### Activity
In the entries below, count every line that has the string "total", and answer with that count alone.

─── Records to process ───

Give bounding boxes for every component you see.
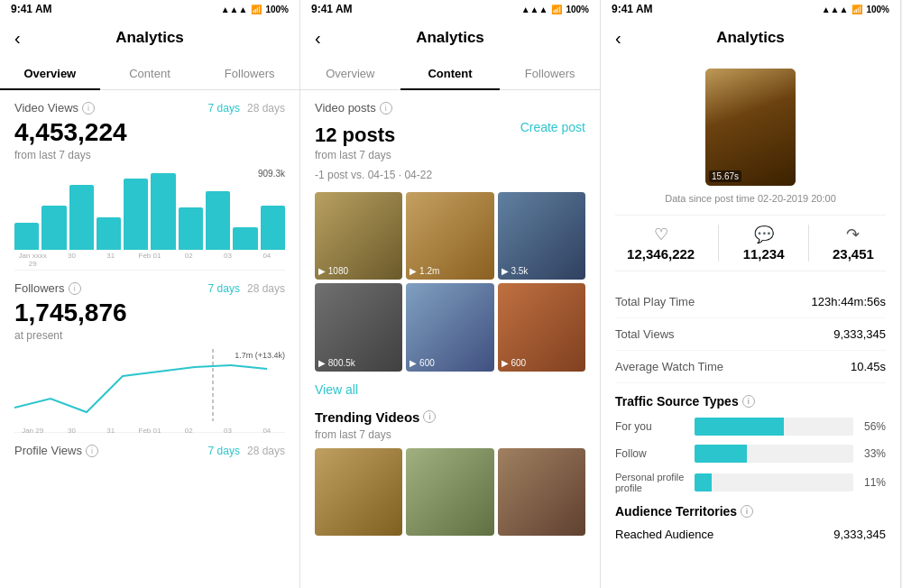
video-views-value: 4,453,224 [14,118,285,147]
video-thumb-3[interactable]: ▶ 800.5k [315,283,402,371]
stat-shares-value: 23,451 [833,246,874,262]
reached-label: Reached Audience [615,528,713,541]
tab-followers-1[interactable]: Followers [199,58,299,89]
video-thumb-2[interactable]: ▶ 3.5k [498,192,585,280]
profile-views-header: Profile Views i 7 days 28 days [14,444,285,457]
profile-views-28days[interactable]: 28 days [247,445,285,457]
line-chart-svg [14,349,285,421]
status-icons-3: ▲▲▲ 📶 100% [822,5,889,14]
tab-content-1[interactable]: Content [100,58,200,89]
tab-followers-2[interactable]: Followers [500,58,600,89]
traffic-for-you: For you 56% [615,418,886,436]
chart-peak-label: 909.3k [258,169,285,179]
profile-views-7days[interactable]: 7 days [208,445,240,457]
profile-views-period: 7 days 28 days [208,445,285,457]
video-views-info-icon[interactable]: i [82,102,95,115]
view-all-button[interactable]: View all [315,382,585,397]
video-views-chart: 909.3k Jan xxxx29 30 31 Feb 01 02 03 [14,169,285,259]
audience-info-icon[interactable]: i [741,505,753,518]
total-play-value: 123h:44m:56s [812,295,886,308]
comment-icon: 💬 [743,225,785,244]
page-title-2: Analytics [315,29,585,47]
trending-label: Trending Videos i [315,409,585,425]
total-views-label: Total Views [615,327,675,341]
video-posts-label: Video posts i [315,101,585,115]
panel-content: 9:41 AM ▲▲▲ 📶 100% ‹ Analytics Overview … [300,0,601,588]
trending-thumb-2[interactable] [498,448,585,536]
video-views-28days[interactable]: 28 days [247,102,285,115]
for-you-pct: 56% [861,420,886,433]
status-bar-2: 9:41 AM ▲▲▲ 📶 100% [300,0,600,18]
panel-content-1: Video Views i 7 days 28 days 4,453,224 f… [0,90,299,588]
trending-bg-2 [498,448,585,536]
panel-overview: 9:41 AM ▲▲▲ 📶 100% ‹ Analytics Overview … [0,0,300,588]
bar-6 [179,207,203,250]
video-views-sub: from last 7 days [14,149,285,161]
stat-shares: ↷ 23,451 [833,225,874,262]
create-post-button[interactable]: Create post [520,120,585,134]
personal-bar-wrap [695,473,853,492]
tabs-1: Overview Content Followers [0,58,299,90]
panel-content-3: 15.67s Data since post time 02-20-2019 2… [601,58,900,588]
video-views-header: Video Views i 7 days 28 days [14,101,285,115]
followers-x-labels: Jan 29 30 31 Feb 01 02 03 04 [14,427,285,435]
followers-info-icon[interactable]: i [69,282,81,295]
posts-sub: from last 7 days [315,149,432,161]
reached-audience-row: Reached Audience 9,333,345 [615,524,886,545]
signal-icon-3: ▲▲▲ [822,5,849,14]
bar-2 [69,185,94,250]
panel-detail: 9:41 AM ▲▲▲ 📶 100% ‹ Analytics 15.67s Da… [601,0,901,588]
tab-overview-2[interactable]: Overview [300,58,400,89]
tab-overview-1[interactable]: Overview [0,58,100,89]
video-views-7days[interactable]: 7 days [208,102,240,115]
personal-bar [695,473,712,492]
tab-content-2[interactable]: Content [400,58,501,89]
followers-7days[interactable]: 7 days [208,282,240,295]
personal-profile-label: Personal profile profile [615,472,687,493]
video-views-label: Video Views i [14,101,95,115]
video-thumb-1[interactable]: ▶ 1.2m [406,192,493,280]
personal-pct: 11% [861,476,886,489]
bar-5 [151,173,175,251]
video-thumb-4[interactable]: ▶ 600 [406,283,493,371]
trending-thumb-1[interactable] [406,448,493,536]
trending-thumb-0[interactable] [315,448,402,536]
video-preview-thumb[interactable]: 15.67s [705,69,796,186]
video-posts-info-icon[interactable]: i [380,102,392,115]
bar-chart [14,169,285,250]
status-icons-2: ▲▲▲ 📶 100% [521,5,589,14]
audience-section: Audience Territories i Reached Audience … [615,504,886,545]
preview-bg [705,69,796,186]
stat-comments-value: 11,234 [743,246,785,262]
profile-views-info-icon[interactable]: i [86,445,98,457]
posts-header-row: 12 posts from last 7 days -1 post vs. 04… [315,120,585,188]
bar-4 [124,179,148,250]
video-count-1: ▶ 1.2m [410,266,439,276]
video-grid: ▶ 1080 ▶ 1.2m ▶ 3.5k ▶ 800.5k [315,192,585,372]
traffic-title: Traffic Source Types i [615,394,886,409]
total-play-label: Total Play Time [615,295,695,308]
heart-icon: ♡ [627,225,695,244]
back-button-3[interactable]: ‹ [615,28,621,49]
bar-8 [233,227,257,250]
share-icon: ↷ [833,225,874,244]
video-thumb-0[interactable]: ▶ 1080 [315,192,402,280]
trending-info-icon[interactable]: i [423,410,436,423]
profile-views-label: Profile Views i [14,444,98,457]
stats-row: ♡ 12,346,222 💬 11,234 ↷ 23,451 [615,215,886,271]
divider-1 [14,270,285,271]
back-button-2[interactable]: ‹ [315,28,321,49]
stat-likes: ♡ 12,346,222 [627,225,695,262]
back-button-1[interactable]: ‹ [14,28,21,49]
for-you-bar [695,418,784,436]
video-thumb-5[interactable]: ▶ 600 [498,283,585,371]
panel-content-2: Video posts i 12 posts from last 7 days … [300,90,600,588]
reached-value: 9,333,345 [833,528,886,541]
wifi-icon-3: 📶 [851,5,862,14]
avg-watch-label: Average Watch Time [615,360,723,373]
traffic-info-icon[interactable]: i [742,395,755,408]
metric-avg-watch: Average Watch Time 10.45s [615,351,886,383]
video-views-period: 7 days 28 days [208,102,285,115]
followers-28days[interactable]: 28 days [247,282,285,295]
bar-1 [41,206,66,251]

───
─── Records to process ───

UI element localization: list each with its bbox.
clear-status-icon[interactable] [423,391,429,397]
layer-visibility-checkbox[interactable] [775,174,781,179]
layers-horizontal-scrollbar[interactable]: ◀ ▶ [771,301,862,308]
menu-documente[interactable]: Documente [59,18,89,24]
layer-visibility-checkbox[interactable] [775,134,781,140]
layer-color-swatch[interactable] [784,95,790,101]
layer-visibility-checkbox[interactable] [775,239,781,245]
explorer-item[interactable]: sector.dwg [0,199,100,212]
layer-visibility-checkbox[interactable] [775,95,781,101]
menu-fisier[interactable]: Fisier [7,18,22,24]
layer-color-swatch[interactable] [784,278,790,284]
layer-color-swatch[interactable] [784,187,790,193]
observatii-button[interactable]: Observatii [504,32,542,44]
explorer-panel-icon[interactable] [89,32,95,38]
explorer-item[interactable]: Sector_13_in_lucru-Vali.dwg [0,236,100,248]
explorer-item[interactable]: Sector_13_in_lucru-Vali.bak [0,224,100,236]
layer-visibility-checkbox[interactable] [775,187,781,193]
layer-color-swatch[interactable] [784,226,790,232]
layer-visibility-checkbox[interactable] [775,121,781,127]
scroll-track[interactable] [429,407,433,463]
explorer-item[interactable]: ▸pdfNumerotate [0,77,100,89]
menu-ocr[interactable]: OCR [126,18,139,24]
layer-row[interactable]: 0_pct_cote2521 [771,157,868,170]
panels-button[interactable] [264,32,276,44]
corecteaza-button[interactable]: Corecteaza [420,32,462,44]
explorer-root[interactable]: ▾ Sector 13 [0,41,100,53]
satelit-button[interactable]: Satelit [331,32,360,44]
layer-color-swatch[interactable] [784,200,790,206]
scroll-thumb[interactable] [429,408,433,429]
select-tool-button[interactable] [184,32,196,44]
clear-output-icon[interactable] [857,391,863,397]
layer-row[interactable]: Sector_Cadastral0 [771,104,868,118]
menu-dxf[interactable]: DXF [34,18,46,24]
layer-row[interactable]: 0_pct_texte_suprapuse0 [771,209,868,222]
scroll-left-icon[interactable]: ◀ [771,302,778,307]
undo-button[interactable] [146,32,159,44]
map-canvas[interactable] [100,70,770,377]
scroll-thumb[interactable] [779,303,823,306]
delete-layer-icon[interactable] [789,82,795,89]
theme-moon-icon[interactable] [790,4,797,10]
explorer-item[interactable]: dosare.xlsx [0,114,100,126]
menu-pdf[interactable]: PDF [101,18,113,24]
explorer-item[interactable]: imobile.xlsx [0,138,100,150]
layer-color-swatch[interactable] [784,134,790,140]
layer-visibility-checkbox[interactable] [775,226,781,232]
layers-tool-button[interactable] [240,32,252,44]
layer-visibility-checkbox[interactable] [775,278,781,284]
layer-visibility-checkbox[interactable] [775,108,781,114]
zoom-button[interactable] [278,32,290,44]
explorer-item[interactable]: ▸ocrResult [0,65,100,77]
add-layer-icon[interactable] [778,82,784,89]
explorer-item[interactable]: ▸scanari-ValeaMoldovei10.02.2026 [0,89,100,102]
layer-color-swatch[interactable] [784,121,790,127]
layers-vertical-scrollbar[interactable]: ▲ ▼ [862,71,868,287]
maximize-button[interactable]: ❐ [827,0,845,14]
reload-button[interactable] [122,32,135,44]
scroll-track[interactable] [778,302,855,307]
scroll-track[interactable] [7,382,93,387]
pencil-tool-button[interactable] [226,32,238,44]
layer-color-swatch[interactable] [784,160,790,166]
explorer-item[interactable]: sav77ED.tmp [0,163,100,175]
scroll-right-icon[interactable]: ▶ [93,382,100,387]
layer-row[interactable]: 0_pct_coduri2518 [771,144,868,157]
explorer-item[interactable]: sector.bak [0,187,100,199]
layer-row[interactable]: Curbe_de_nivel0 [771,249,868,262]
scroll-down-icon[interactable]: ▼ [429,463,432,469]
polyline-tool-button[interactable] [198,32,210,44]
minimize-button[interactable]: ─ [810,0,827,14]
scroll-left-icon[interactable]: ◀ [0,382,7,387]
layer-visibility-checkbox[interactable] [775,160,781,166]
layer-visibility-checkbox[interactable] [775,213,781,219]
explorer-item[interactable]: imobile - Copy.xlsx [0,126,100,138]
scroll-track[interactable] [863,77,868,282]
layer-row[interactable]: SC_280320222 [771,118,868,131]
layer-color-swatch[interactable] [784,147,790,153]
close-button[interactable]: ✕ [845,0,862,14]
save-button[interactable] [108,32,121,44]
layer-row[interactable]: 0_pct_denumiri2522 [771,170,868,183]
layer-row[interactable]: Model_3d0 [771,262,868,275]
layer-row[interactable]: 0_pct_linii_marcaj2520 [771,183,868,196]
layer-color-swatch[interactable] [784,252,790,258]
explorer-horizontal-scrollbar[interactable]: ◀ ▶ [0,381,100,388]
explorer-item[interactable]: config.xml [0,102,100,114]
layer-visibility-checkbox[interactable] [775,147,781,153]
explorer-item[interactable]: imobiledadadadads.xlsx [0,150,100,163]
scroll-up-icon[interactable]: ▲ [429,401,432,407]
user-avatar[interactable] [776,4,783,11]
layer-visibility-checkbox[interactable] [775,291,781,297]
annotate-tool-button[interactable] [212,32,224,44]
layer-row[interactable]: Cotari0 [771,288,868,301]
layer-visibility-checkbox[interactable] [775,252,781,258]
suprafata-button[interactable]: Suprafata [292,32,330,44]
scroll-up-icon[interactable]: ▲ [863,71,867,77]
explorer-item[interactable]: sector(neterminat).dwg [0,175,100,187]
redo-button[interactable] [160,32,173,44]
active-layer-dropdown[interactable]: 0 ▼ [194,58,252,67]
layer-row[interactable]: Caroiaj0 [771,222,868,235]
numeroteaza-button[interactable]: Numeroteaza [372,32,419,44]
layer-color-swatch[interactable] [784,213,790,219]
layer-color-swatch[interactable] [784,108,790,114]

───

### Your solution
3